3. In 1969 a settlement appears to have been arrived at between the representatives of the employees of the Cantonment Boards of India and other workmen of the Cantonment Boards with the authorities. This settlement was in respect of revision of their emoluments and wages. Prior to this settlement an award was made by National Industrial Tribunal. However, it is denied that the said award was not applied to the State of Jammu and Kashmir. In para 8 of the memorandum of settlement option was given to the employees either to opt for revised scale of pay in accordance with the terms of settlement or to continue, on the then existing terms, that is, terms of service effective up to 19-5-1969. This option was to be exercised within thirty days in writing. Option once exercised was final. If option was not given by an employee he was to be deemed as an employee entitled to draw pay on the basis of the then existing pay scales i.e. which were operative up to 19-5-1969. Petitioner’s case is that they were not given the benefit of the award passed by the National Industrial Tribunal. The conditions of settlement were not acceptable to them, therefore they did not exercise the option as provided under para 8 of the settlement. Petitioners further submit that their conditions of service were governed by KCS rules up to the stage when they came to be governed by Cantonment Board Act and prior to 1954 labour laws were not applicable in the Jammu and Kashmir State. Petitioners were not therefore treated equally with the other employees of the Cantonment Board of India. Respondents have denied these contentions. The memorandum of settlement provides, in its para 20, that if any question arises relating to the interpretation or implementation of these terms of settlement and also in cases of error
or discrepancy, the matter shall be referred for decision to such person as the Secretary, Ministry of Defence may nominate. It will be open to the Secretary, Ministry of Defence, to nominate any officer of the Ministry of Defence. This provision is termed by the petitioners as arbitration clause and the respondents deny the contention and submit that there is no arbitration clause in the terms of settlement. Petitioners seem to have aired their grievance which was sent on 24-7-1984 to the respondent No. 3 for decision. Under para 20 of the memorandum of settlement, the Chief Secretary of the Cantonment Board and Cantonment Board Federation was granted liberty to be heard in the matter and present the case. After hearing the said organisation the representation was dismissed and the decision thereon conveyed to the petitioners. Petitioners have quoted some communication in para 11 of their petition, which other side says are irrelevant. Petitioners claim that they were entitled to get higher pay than what they were drawing at the time of their retirement. Respondents 1 and 2 seem to have forwarded their representation to respondent No. 3 which is termed by the petitioners as acceptance of their claim by the other side.
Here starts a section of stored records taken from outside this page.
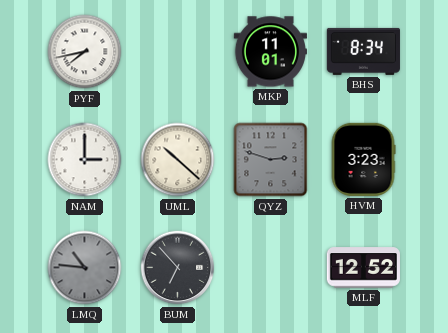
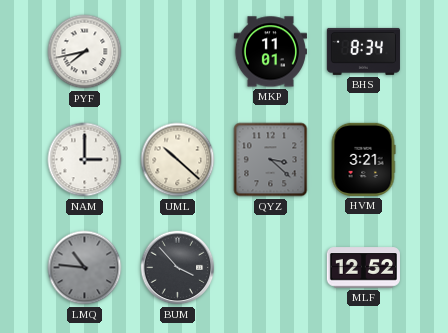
QYZ: 2:48 -> 3:22
HVM: 3:23 -> 3:21
BUM: 6:53 -> 3:53
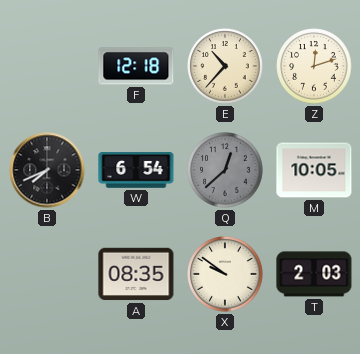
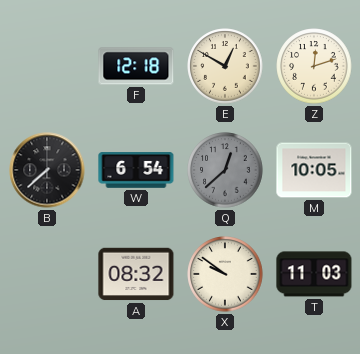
E: 10:37 -> 12:50
B: 7:41 -> 7:38
A: 08:35 -> 08:32
T: 2:03 -> 11:03
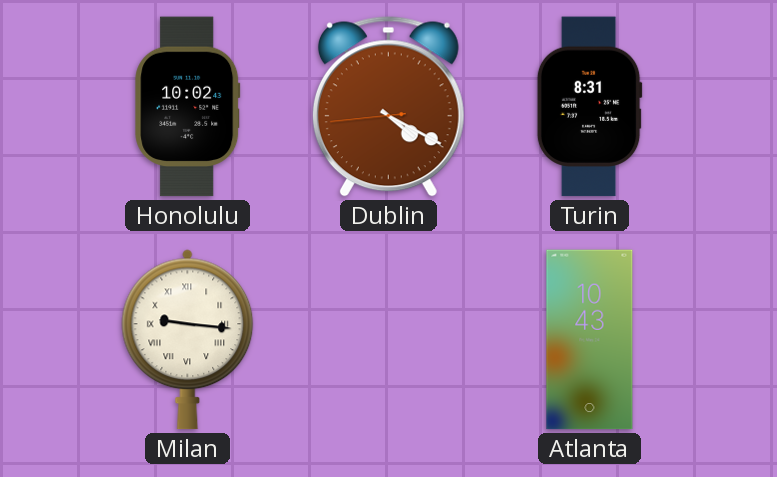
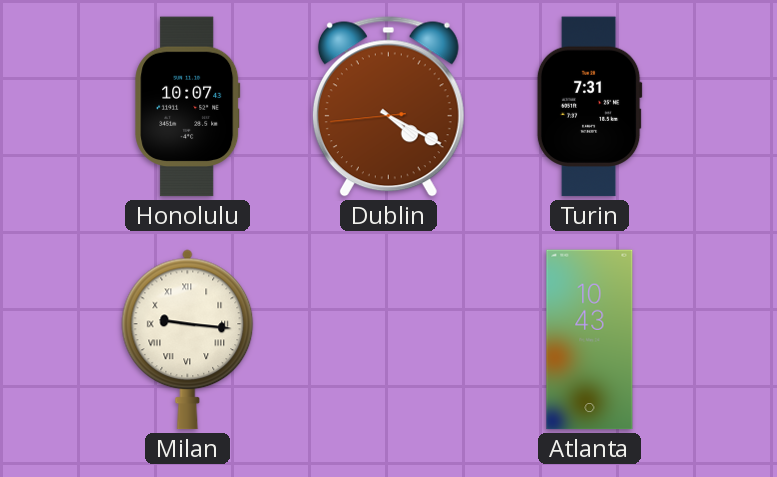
Honolulu: 10:02 -> 10:07
Turin: 8:31 -> 7:31
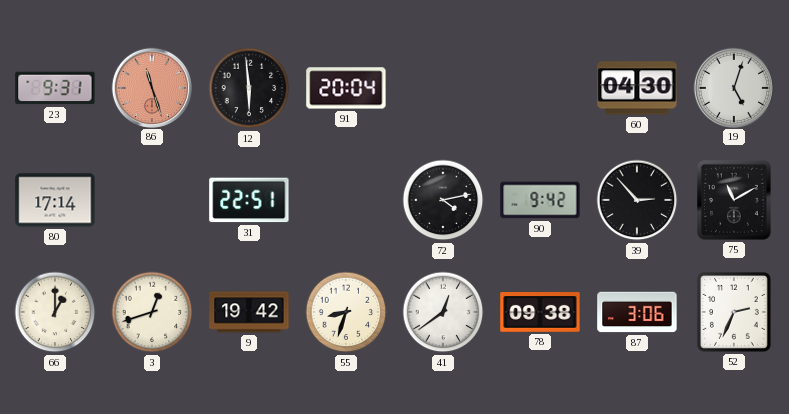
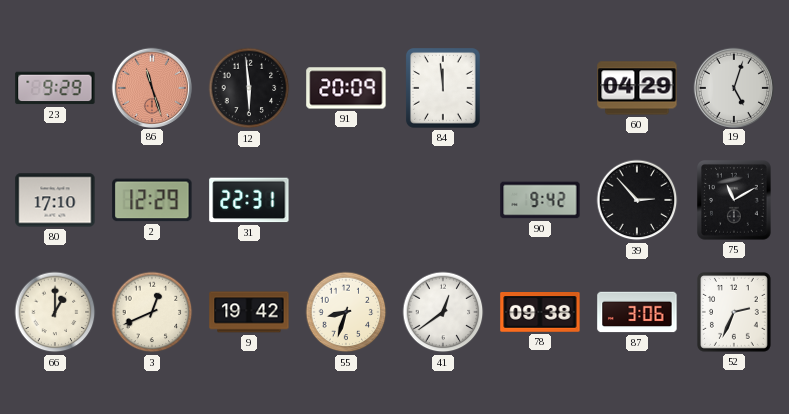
23: 9:31 -> 9:29
91: 20:04 -> 20:09
84: none -> 11:59
60: 04:30 -> 04:29
80: 17:14 -> 17:10
2: none -> 12:29
31: 22:51 -> 22:31
72: 4:13 -> none
3: 12:42 -> 12:41
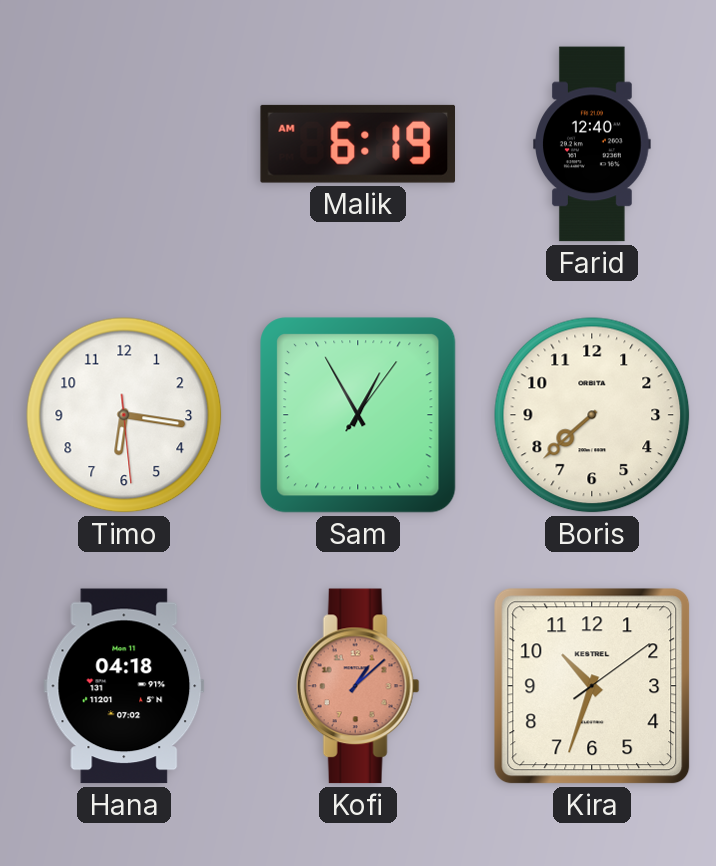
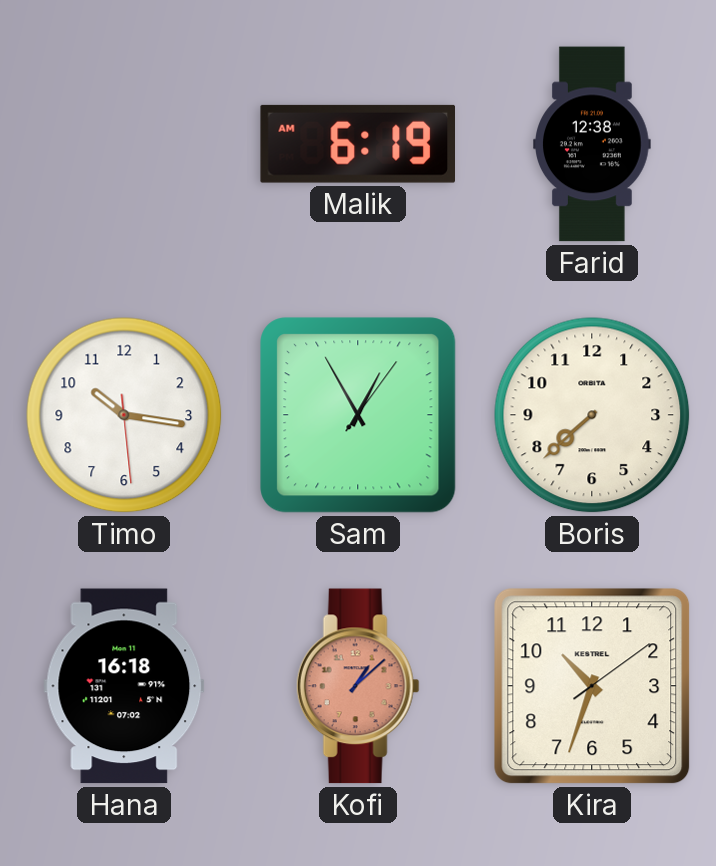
Farid: 12:40 -> 12:38
Timo: 6:16 -> 10:16
Hana: 04:18 -> 16:18
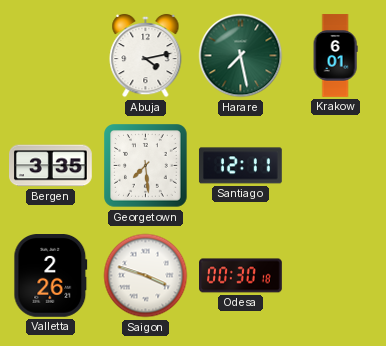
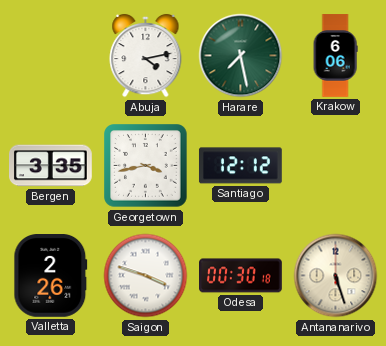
Krakow: 6:01 -> 6:06
Georgetown: 7:29 -> 3:43
Santiago: 12:11 -> 12:12
Antananarivo: none -> 5:27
4. I have heard learned counsel for the parties. Memorandum of settlement is Annexure A to the petition. Para 20 of the said memorandum reads as under : —
“If any question arises relating to the interpretation or implementation of these terms of settlement and also in cases of error or discrepancy, the matter shall be referred for decision to such person as the Secretary, Ministry of Defence may generally or specially nominate in this behalf, and the decision of such nominee shall be final and binding. It will be open to the Secretary, Ministry of Defence, to nominate any officer of the Ministry of Defence. The nominee will, however, give an opportunity to a representative of the Federation on (of ?) being heard before giving his decision.”
5. From the reading of the memorandum
of settlement, it cannot be said that para 20
envisages arbitration of any dispute in respect
of terms of settlement. It simply provides
that if any question would arise about the
interpretation or implementation of the terms of settlement or in respect of error or discrepancy, the matter be referred to a person named in the para. In terms of this para petitioners’ application in admittedly referred to the authority named in the para and the authority has taken a decision by its order dated 24-7-1984 which was placed on record during the course of arguments. The memorandum of settlement itself was in the nature of an award so there could not be any clause in the memorandum for referring the matter to arbitration in case of any question relating to the interpretation of the memorandum. Learned counsel for the petitioners seem to have laboured under the misconception of law and has incorrectly read into para 20 of Annexure A an arbitration clause. By no standard para 20 can be termed as arbitration clause of any dispute or difference between the parties. It provides for interpretation to be given by the competent authority if a question arises for such an interpretation. That interpretation has been given and there is nothing which can be referred to arbitration in terms of para 20 of the memorandum of settlement.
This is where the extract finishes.